→ **How to complete this task**:
Where a line in the entries below contains the word "combinación", count it. Return the total alone.

(Stored records)
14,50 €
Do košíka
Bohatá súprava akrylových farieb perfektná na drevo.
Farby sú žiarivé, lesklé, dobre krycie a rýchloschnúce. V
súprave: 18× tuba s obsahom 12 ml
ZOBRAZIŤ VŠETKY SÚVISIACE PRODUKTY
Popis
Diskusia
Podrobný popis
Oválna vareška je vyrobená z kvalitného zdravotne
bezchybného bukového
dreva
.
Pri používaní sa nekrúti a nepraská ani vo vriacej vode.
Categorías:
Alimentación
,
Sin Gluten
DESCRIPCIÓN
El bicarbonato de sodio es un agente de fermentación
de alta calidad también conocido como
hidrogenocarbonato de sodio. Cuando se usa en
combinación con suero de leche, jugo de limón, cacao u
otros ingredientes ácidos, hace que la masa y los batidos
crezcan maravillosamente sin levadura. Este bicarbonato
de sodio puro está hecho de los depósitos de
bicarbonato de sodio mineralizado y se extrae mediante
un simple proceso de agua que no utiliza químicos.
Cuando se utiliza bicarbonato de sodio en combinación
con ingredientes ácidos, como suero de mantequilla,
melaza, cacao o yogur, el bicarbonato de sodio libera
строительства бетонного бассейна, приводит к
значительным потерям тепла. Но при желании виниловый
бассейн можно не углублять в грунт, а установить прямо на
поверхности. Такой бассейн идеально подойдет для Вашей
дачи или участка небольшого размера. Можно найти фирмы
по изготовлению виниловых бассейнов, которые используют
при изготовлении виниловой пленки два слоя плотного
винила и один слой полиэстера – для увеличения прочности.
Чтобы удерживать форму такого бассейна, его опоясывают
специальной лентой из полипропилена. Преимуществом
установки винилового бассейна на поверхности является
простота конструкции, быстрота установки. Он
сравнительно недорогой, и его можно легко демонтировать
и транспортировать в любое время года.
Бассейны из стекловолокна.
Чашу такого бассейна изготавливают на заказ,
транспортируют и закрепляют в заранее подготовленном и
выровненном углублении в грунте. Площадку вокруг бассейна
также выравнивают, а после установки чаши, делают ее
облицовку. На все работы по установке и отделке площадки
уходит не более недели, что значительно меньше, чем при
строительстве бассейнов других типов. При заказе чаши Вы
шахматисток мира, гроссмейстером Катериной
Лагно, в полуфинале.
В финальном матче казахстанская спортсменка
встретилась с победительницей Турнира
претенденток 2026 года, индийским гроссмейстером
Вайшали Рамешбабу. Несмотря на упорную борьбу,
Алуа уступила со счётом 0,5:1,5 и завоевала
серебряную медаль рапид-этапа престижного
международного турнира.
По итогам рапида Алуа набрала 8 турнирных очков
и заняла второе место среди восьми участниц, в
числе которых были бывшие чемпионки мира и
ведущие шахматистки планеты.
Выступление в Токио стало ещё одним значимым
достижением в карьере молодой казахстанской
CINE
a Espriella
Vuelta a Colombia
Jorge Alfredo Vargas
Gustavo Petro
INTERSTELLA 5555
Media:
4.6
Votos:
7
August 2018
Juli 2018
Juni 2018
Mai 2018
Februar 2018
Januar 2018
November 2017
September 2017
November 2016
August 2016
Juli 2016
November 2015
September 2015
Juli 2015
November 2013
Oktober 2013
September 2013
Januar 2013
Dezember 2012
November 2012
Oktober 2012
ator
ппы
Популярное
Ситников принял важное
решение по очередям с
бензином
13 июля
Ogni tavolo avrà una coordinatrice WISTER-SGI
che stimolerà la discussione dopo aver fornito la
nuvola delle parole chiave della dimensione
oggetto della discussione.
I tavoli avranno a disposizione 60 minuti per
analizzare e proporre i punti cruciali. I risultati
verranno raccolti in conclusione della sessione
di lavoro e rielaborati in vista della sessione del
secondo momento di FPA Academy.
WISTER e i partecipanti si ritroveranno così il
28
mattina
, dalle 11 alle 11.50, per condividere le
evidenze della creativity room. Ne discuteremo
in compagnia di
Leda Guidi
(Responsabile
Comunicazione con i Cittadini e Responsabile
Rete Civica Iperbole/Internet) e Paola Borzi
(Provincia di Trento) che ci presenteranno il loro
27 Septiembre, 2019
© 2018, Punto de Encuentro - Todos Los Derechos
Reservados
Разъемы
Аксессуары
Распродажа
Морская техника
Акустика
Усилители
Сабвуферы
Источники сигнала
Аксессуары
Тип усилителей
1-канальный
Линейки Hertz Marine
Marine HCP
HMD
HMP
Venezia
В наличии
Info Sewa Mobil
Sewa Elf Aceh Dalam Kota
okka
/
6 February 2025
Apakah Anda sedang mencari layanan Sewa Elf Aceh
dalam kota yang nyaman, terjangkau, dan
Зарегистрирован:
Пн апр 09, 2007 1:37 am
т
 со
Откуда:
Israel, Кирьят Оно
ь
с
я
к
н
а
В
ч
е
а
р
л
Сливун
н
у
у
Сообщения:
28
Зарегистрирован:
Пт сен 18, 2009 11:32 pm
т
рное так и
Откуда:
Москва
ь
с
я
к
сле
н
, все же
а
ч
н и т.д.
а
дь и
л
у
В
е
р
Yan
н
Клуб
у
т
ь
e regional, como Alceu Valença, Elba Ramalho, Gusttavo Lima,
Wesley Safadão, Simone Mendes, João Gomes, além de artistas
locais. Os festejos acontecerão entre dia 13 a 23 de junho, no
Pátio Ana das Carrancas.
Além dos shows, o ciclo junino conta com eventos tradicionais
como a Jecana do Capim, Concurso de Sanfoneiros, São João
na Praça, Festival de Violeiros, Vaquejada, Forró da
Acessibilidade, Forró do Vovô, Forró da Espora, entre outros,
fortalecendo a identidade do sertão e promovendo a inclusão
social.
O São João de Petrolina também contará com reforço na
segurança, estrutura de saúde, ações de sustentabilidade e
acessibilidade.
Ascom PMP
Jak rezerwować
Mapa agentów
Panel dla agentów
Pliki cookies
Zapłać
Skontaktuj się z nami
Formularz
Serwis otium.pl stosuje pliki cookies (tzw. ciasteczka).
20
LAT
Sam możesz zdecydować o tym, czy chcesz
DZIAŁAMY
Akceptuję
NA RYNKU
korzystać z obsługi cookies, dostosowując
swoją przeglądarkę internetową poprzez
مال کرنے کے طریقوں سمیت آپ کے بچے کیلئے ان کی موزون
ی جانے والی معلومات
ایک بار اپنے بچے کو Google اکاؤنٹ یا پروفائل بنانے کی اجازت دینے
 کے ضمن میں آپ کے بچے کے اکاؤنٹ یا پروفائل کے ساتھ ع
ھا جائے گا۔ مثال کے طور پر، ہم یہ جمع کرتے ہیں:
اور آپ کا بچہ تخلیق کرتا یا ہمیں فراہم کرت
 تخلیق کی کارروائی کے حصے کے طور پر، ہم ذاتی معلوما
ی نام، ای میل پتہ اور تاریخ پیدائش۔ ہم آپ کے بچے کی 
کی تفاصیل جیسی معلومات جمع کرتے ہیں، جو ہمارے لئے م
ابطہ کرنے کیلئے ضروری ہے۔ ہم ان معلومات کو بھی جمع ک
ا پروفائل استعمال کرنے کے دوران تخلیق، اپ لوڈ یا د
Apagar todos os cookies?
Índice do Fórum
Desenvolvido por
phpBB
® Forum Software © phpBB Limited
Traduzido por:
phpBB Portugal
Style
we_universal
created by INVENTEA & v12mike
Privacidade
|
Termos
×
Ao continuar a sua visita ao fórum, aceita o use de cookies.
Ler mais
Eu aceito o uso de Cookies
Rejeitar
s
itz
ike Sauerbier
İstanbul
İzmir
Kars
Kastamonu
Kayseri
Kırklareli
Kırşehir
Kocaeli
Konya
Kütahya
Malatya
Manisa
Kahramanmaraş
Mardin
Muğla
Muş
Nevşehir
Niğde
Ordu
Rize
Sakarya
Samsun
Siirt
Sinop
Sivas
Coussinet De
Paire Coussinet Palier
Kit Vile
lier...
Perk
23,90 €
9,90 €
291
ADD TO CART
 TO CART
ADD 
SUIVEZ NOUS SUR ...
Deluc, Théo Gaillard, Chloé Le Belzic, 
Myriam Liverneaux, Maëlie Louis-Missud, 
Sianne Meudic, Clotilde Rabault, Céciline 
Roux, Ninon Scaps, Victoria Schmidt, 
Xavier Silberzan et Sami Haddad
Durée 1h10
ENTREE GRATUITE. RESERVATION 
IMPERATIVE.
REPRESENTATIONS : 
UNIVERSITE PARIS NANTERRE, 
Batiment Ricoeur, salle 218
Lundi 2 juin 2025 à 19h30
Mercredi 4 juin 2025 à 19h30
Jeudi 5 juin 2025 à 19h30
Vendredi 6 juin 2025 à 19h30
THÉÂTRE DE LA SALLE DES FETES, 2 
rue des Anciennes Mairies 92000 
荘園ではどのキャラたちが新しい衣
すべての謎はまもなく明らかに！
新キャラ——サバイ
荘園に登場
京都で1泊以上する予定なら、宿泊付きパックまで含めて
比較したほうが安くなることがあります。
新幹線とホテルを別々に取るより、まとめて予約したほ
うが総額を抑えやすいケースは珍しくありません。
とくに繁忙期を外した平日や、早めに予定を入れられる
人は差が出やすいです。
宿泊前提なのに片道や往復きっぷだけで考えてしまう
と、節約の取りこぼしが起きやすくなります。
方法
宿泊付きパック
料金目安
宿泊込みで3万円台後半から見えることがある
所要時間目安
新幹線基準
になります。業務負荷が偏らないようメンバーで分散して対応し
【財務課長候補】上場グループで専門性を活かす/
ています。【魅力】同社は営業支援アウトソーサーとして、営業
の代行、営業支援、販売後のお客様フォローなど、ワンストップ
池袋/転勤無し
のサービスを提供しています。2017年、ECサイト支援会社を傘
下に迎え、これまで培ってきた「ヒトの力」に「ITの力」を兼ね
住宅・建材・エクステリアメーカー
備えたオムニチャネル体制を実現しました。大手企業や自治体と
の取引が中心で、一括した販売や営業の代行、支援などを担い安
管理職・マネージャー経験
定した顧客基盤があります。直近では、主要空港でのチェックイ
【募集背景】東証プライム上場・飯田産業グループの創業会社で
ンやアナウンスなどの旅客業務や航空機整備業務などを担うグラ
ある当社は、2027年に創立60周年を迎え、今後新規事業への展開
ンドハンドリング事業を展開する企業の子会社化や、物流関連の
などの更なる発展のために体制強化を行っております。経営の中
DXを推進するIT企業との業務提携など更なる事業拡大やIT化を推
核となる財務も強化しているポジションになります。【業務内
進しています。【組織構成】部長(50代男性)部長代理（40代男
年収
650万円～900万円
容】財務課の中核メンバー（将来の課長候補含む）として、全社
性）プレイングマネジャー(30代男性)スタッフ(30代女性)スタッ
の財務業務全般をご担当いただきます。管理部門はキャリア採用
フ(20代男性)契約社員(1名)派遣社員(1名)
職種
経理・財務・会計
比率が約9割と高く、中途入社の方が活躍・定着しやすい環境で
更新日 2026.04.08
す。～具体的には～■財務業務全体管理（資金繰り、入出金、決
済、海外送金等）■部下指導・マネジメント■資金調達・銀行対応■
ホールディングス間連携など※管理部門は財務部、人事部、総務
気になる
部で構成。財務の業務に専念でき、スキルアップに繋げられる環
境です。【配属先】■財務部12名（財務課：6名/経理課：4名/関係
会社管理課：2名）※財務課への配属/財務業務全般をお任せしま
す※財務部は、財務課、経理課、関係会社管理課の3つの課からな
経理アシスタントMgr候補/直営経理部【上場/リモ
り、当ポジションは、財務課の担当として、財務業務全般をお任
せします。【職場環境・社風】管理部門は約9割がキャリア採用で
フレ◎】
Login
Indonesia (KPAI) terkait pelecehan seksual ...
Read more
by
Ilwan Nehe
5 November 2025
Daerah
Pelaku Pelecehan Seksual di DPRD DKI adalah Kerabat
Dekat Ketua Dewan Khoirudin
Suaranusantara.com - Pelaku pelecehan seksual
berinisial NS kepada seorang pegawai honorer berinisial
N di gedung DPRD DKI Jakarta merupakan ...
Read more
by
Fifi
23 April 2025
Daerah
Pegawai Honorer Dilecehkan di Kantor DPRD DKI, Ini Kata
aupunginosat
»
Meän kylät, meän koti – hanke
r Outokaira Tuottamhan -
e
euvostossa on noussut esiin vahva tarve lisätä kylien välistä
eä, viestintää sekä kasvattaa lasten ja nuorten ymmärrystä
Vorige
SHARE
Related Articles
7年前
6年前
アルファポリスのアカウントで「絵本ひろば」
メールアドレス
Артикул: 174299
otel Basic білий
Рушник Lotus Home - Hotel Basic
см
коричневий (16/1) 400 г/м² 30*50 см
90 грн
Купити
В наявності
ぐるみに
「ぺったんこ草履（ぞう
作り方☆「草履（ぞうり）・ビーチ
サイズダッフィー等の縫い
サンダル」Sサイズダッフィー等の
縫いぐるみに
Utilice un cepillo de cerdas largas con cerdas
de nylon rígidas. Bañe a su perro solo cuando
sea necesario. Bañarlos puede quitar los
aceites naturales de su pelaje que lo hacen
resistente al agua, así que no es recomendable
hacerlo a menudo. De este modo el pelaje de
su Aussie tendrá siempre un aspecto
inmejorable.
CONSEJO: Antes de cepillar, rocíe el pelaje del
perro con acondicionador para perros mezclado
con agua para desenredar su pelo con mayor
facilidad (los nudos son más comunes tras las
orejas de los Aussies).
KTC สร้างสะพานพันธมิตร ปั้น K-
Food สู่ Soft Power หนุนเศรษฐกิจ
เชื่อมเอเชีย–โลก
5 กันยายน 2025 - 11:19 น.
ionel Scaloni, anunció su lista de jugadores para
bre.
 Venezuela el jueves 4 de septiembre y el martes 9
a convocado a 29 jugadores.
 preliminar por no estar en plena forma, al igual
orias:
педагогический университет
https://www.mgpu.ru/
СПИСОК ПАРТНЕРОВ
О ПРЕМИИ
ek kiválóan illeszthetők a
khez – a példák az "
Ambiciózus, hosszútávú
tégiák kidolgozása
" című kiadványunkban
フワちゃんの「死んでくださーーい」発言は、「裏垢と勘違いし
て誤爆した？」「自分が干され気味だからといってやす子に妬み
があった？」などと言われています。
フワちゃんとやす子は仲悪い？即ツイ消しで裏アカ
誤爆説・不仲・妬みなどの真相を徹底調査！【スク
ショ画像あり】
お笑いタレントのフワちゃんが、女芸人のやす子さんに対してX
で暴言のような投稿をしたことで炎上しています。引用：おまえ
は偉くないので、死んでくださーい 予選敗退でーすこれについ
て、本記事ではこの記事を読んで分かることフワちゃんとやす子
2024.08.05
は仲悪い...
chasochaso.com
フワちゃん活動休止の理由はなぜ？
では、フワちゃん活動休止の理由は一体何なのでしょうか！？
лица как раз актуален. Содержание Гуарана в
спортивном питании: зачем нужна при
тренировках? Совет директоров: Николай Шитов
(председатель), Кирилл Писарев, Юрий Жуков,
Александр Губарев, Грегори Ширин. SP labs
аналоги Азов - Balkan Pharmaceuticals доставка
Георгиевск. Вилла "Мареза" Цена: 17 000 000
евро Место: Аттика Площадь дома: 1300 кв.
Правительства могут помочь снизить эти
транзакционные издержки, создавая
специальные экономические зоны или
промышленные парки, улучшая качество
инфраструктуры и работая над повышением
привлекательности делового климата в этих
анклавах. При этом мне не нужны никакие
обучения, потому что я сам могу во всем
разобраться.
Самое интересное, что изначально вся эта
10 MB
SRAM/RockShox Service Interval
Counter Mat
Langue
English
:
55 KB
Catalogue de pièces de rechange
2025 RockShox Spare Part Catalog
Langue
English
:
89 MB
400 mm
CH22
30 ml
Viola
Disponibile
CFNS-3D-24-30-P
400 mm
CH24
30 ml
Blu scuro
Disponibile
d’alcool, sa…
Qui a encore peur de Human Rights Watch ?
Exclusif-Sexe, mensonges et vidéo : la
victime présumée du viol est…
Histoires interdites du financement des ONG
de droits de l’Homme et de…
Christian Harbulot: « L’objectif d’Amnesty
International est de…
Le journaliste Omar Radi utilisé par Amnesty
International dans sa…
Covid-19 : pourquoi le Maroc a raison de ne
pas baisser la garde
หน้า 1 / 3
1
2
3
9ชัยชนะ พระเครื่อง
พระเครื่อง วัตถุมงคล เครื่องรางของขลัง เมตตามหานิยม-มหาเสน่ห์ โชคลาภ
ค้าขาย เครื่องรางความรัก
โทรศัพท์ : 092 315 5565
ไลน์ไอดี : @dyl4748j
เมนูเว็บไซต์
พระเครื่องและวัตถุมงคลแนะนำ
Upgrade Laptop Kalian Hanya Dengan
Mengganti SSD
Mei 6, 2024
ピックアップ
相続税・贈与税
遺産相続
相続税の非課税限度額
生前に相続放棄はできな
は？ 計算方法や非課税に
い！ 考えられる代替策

→ **Written response**:
2